TASK REQUIREMENTS:
Output the whole listing below exactly, omitting the images.

MATERIAL FOR THIS EXERCISE:
^^^^^^^^^^^^^^^^

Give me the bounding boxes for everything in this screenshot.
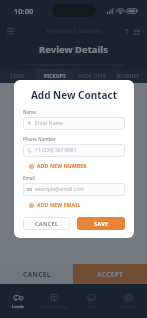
button[interactable]: Enter Name bbox=[23, 117, 125, 130]
staticText: Please review & complete a section befor… bbox=[23, 62, 125, 67]
staticText: Review Details bbox=[39, 43, 108, 56]
button[interactable]: SAVE bbox=[77, 217, 125, 230]
button[interactable]: PICKUPS bbox=[36, 69, 73, 83]
other: Share bbox=[124, 29, 130, 35]
button[interactable]: example@email.com bbox=[23, 183, 125, 196]
staticText: ADD NEW EMAIL bbox=[37, 202, 81, 209]
staticText: JOURNEY bbox=[117, 73, 140, 80]
staticText: Enter Name bbox=[35, 120, 63, 127]
staticText: +1 (234) 567-8901 bbox=[35, 147, 77, 154]
button[interactable]: ADD NEW EMAIL bbox=[23, 202, 125, 209]
staticText: Account bbox=[121, 304, 137, 309]
button[interactable]: Account bbox=[110, 284, 147, 318]
staticText: CANCEL bbox=[35, 220, 59, 227]
staticText: To Portland To Beaverton bbox=[46, 28, 102, 34]
staticText: DROP OFFS bbox=[78, 73, 106, 80]
button[interactable]: CANCEL bbox=[23, 217, 70, 230]
staticText: Add New Contact bbox=[23, 88, 125, 102]
other: Loads bbox=[14, 293, 23, 302]
button[interactable]: Loads bbox=[0, 284, 36, 318]
button[interactable]: +1 (234) 567-8901 bbox=[23, 144, 125, 157]
staticText: CANCEL bbox=[23, 270, 51, 279]
staticText: ACCEPT bbox=[97, 270, 124, 279]
staticText: Email bbox=[23, 175, 35, 181]
button[interactable]: Truck Settings bbox=[36, 284, 73, 318]
staticText: Chat bbox=[87, 304, 96, 309]
staticText: LOAD bbox=[11, 73, 25, 80]
button[interactable]: Chat bbox=[73, 284, 110, 318]
button[interactable]: LOAD bbox=[0, 69, 36, 83]
other: Truck Settings bbox=[50, 293, 59, 302]
staticText: Loads bbox=[12, 304, 24, 309]
button[interactable]: DROP OFFS bbox=[73, 69, 110, 83]
button[interactable]: CANCEL bbox=[0, 264, 73, 284]
other: Account bbox=[124, 293, 133, 302]
staticText: PICKUPS bbox=[44, 73, 66, 80]
staticText: Name bbox=[23, 109, 36, 115]
staticText: Phone Number bbox=[23, 136, 56, 142]
staticText: example@email.com bbox=[35, 186, 84, 193]
staticText: 10:00 bbox=[14, 6, 34, 16]
staticText: ADD NEW NUMBER bbox=[37, 163, 87, 170]
button[interactable]: ACCEPT bbox=[73, 264, 147, 284]
staticText: SAVE bbox=[94, 220, 109, 227]
button[interactable]: ADD NEW NUMBER bbox=[23, 163, 125, 170]
other: Chat bbox=[87, 293, 96, 302]
other: Menu bbox=[7, 28, 14, 35]
button[interactable]: JOURNEY bbox=[110, 69, 147, 83]
other: Home bbox=[133, 28, 140, 35]
staticText: Truck Settings bbox=[41, 304, 68, 309]
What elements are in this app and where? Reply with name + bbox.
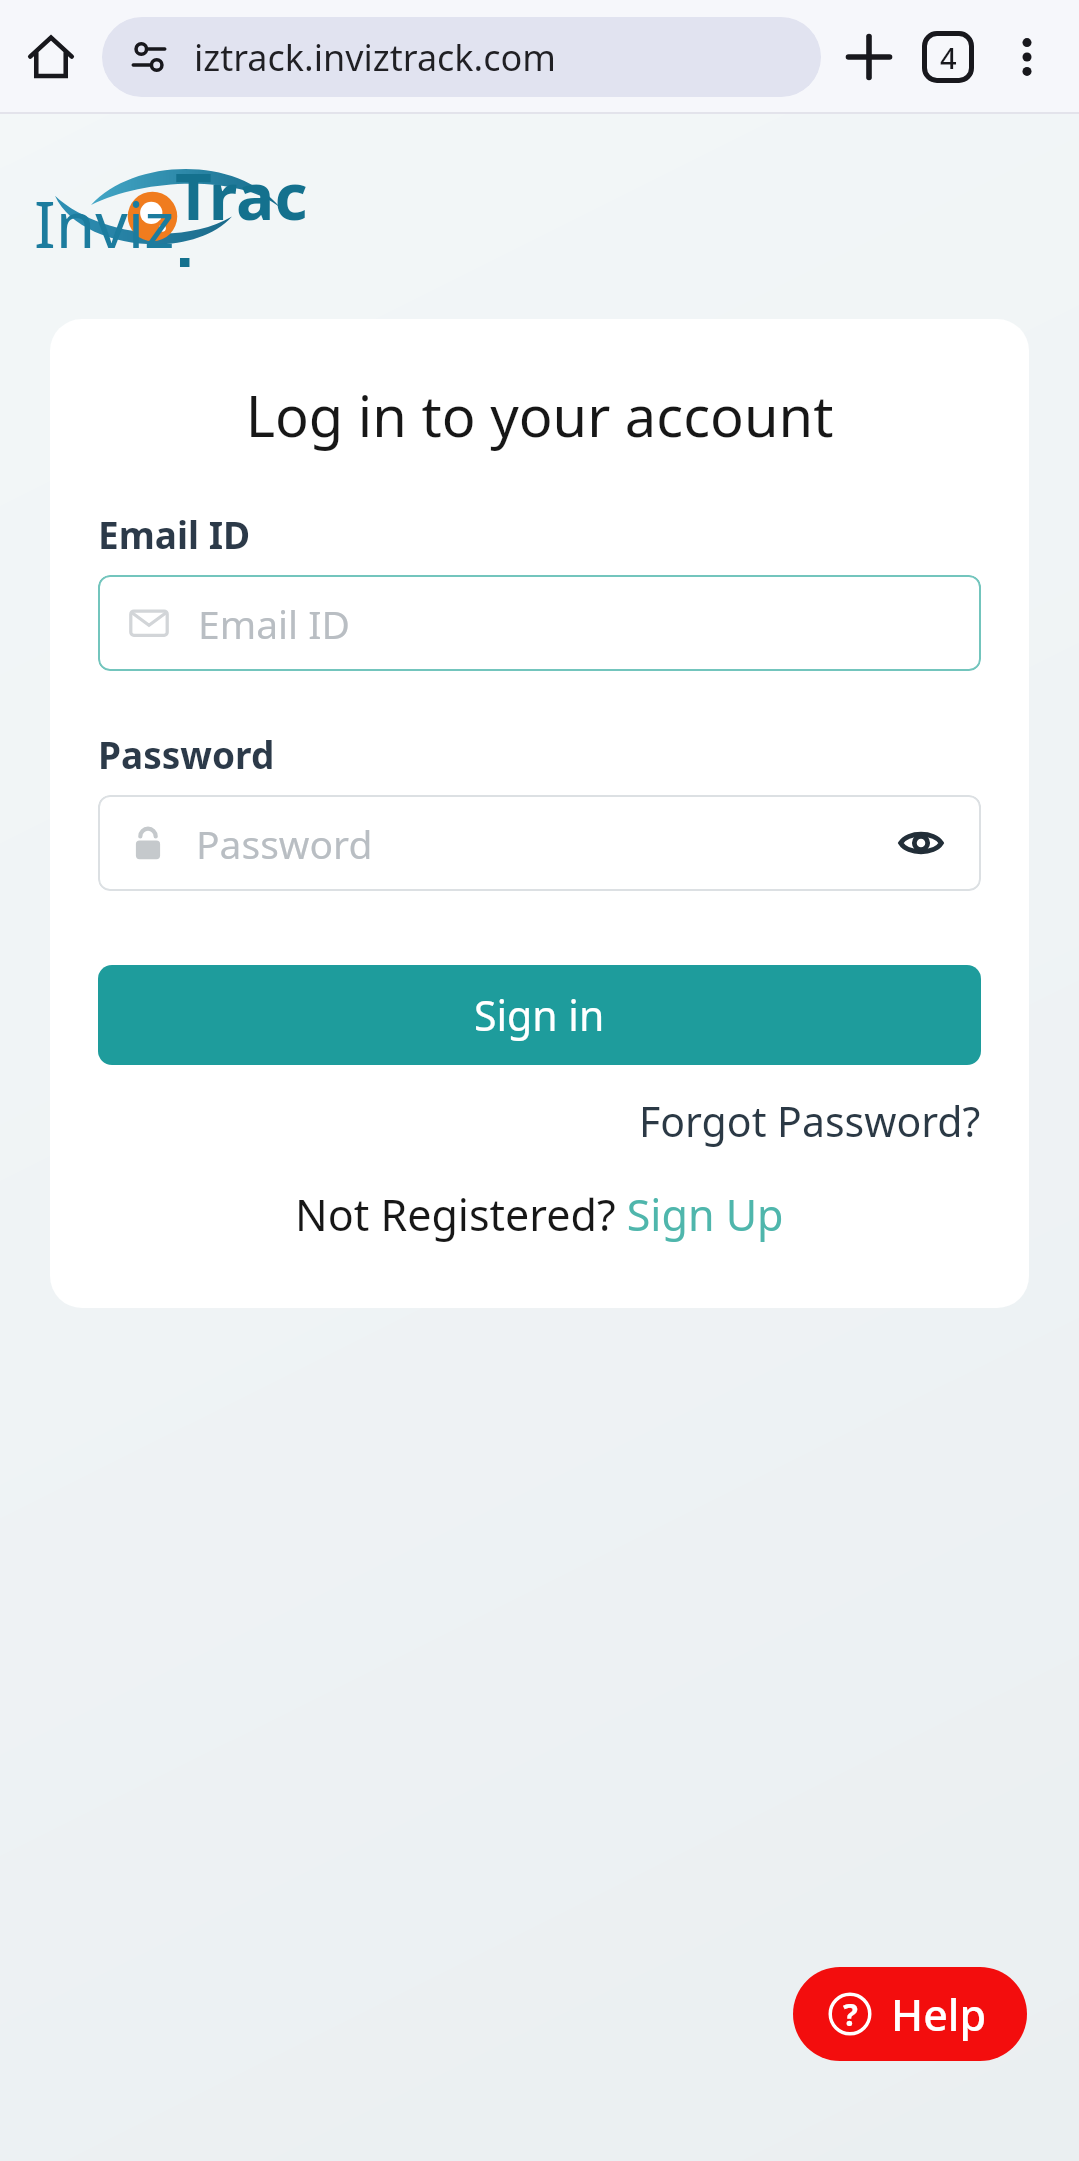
staticText: iztrack.inviztrack.com [194, 33, 556, 82]
button[interactable]: Email ID [98, 575, 981, 671]
staticText: Email ID [98, 509, 251, 559]
button[interactable]: ? [793, 1967, 1027, 2061]
button[interactable]: Not Registered? Sign Up [295, 1181, 784, 1248]
button[interactable]: Home [14, 20, 88, 94]
staticText: Email ID [198, 597, 350, 650]
button[interactable]: More options [989, 19, 1065, 95]
staticText: Password [196, 817, 373, 870]
button[interactable]: Sign in [98, 965, 981, 1065]
staticText: Sign in [474, 987, 605, 1043]
button[interactable]: Switch tabs, 4 open [907, 16, 989, 98]
button[interactable]: New tab [831, 19, 907, 95]
staticText: Track [175, 152, 334, 267]
button[interactable]: Forgot Password? [639, 1087, 981, 1155]
staticText: Password [98, 729, 275, 779]
staticText: Not Registered? Sign Up [295, 1185, 784, 1244]
staticText: ? [843, 1993, 858, 2035]
button[interactable]: Show password [889, 811, 953, 875]
staticText: Forgot Password? [639, 1093, 981, 1149]
staticText: Inviz [34, 180, 175, 267]
button[interactable]: iztrack.inviztrack.com [102, 17, 821, 97]
staticText: Log in to your account [98, 377, 981, 453]
staticText: 4 [940, 38, 957, 77]
staticText: Help [891, 1985, 987, 2044]
button[interactable]: Password [98, 795, 981, 891]
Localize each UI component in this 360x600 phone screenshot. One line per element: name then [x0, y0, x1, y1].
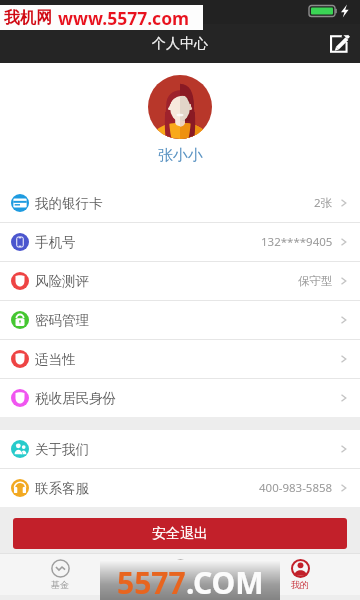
- staticText: 我机网: [4, 8, 52, 28]
- staticText: 保守型: [298, 274, 333, 288]
- staticText: 密码管理: [35, 312, 89, 329]
- staticText: 理财: [171, 579, 189, 590]
- staticText: 5577: [117, 562, 186, 600]
- staticText: 基金: [51, 579, 69, 590]
- staticText: .COM: [186, 562, 264, 600]
- staticText: 手机号: [35, 234, 76, 251]
- button[interactable]: Edit profile: [325, 29, 355, 59]
- staticText: 风险测评: [35, 273, 89, 290]
- staticText: 个人中心: [152, 35, 208, 53]
- staticText: 400-983-5858: [259, 480, 333, 496]
- button[interactable]: 风险测评: [0, 262, 360, 300]
- staticText: 张小小: [158, 146, 203, 165]
- staticText: 132****9405: [261, 234, 333, 250]
- button[interactable]: 关于我们: [0, 430, 360, 468]
- button[interactable]: 适当性: [0, 340, 360, 378]
- staticText: 安全退出: [152, 525, 208, 543]
- staticText: 联系客服: [35, 480, 89, 497]
- button[interactable]: 联系客服: [0, 469, 360, 507]
- button[interactable]: 税收居民身份: [0, 379, 360, 417]
- staticText: 我的: [291, 579, 309, 590]
- staticText: 税收居民身份: [35, 390, 116, 407]
- button[interactable]: 基金: [0, 554, 120, 595]
- button[interactable]: 安全退出: [13, 518, 347, 549]
- button[interactable]: 理财: [120, 554, 240, 595]
- staticText: 关于我们: [35, 441, 89, 458]
- staticText: 我的银行卡: [35, 195, 103, 212]
- staticText: 适当性: [35, 351, 76, 368]
- button[interactable]: 手机号: [0, 223, 360, 261]
- button[interactable]: 我的: [240, 554, 360, 595]
- staticText: 2张: [314, 195, 333, 211]
- staticText: www.5577.com: [58, 6, 190, 30]
- button[interactable]: 我的银行卡: [0, 184, 360, 222]
- button[interactable]: 密码管理: [0, 301, 360, 339]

^^^^^^^^^^^^^^^^

SOLUTION TO THE EXERCISE:
Give me the bounding boxes for everything in this screenshot.
button[interactable]: Enter Name bbox=[23, 117, 125, 130]
staticText: Please review & complete a section befor… bbox=[23, 62, 125, 67]
staticText: Review Details bbox=[39, 43, 108, 56]
button[interactable]: SAVE bbox=[77, 217, 125, 230]
button[interactable]: PICKUPS bbox=[36, 69, 73, 83]
other: Share bbox=[124, 29, 130, 35]
button[interactable]: example@email.com bbox=[23, 183, 125, 196]
staticText: ADD NEW EMAIL bbox=[37, 202, 81, 209]
staticText: JOURNEY bbox=[117, 73, 140, 80]
staticText: Enter Name bbox=[35, 120, 63, 127]
staticText: +1 (234) 567-8901 bbox=[35, 147, 77, 154]
button[interactable]: ADD NEW EMAIL bbox=[23, 202, 125, 209]
staticText: Account bbox=[121, 304, 137, 309]
button[interactable]: Account bbox=[110, 284, 147, 318]
staticText: CANCEL bbox=[35, 220, 59, 227]
staticText: To Portland To Beaverton bbox=[46, 28, 102, 34]
staticText: DROP OFFS bbox=[78, 73, 106, 80]
button[interactable]: CANCEL bbox=[23, 217, 70, 230]
staticText: Add New Contact bbox=[23, 88, 125, 102]
other: Loads bbox=[14, 293, 23, 302]
button[interactable]: Loads bbox=[0, 284, 36, 318]
button[interactable]: +1 (234) 567-8901 bbox=[23, 144, 125, 157]
staticText: CANCEL bbox=[23, 270, 51, 279]
staticText: ACCEPT bbox=[97, 270, 124, 279]
staticText: Email bbox=[23, 175, 35, 181]
button[interactable]: Truck Settings bbox=[36, 284, 73, 318]
staticText: Chat bbox=[87, 304, 96, 309]
staticText: LOAD bbox=[11, 73, 25, 80]
button[interactable]: Chat bbox=[73, 284, 110, 318]
button[interactable]: LOAD bbox=[0, 69, 36, 83]
other: Truck Settings bbox=[50, 293, 59, 302]
staticText: Loads bbox=[12, 304, 24, 309]
button[interactable]: DROP OFFS bbox=[73, 69, 110, 83]
button[interactable]: CANCEL bbox=[0, 264, 73, 284]
other: Account bbox=[124, 293, 133, 302]
staticText: PICKUPS bbox=[44, 73, 66, 80]
staticText: Name bbox=[23, 109, 36, 115]
staticText: Phone Number bbox=[23, 136, 56, 142]
staticText: example@email.com bbox=[35, 186, 84, 193]
staticText: 10:00 bbox=[14, 6, 34, 16]
staticText: ADD NEW NUMBER bbox=[37, 163, 87, 170]
button[interactable]: ACCEPT bbox=[73, 264, 147, 284]
staticText: SAVE bbox=[94, 220, 109, 227]
button[interactable]: ADD NEW NUMBER bbox=[23, 163, 125, 170]
other: Chat bbox=[87, 293, 96, 302]
other: Menu bbox=[7, 28, 14, 35]
button[interactable]: JOURNEY bbox=[110, 69, 147, 83]
other: Home bbox=[133, 28, 140, 35]
staticText: Truck Settings bbox=[41, 304, 68, 309]
What elements are in this app and where? Reply with name + bbox.
staticText: iztrack.inviztrack.com [194, 33, 556, 82]
button[interactable]: Email ID [98, 575, 981, 671]
staticText: Email ID [98, 509, 251, 559]
button[interactable]: ? [793, 1967, 1027, 2061]
button[interactable]: Not Registered? Sign Up [295, 1181, 784, 1248]
button[interactable]: Home [14, 20, 88, 94]
staticText: Email ID [198, 597, 350, 650]
button[interactable]: More options [989, 19, 1065, 95]
staticText: Password [196, 817, 373, 870]
button[interactable]: Sign in [98, 965, 981, 1065]
staticText: Sign in [474, 987, 605, 1043]
button[interactable]: Switch tabs, 4 open [907, 16, 989, 98]
button[interactable]: New tab [831, 19, 907, 95]
staticText: Track [175, 152, 334, 267]
button[interactable]: Forgot Password? [639, 1087, 981, 1155]
staticText: Password [98, 729, 275, 779]
staticText: Not Registered? Sign Up [295, 1185, 784, 1244]
staticText: ? [843, 1993, 858, 2035]
button[interactable]: Show password [889, 811, 953, 875]
staticText: Forgot Password? [639, 1093, 981, 1149]
staticText: Inviz [34, 180, 175, 267]
button[interactable]: iztrack.inviztrack.com [102, 17, 821, 97]
staticText: Log in to your account [98, 377, 981, 453]
staticText: 4 [940, 38, 957, 77]
staticText: Help [891, 1985, 987, 2044]
button[interactable]: Password [98, 795, 981, 891]
Localize each UI component in this 360x600 phone screenshot. One line per element: name then [x0, y0, x1, y1].
- staticText: 我机网: [4, 8, 52, 28]
- staticText: 保守型: [298, 274, 333, 288]
- staticText: 密码管理: [35, 312, 89, 329]
- staticText: 理财: [171, 579, 189, 590]
- staticText: 5577: [117, 562, 186, 600]
- staticText: 基金: [51, 579, 69, 590]
- staticText: .COM: [186, 562, 264, 600]
- staticText: 手机号: [35, 234, 76, 251]
- button[interactable]: Edit profile: [325, 29, 355, 59]
- staticText: 风险测评: [35, 273, 89, 290]
- staticText: 个人中心: [152, 35, 208, 53]
- staticText: 400-983-5858: [259, 480, 333, 496]
- button[interactable]: 风险测评: [0, 262, 360, 300]
- staticText: 张小小: [158, 146, 203, 165]
- staticText: 132****9405: [261, 234, 333, 250]
- button[interactable]: 关于我们: [0, 430, 360, 468]
- button[interactable]: 适当性: [0, 340, 360, 378]
- staticText: 安全退出: [152, 525, 208, 543]
- staticText: 联系客服: [35, 480, 89, 497]
- button[interactable]: 联系客服: [0, 469, 360, 507]
- button[interactable]: 税收居民身份: [0, 379, 360, 417]
- staticText: 我的: [291, 579, 309, 590]
- staticText: 税收居民身份: [35, 390, 116, 407]
- button[interactable]: 基金: [0, 554, 120, 595]
- button[interactable]: 安全退出: [13, 518, 347, 549]
- button[interactable]: 理财: [120, 554, 240, 595]
- staticText: 关于我们: [35, 441, 89, 458]
- staticText: 我的银行卡: [35, 195, 103, 212]
- staticText: 适当性: [35, 351, 76, 368]
- button[interactable]: 手机号: [0, 223, 360, 261]
- button[interactable]: 我的: [240, 554, 360, 595]
- staticText: 2张: [314, 195, 333, 211]
- staticText: www.5577.com: [58, 6, 190, 30]
- button[interactable]: 我的银行卡: [0, 184, 360, 222]
- button[interactable]: 密码管理: [0, 301, 360, 339]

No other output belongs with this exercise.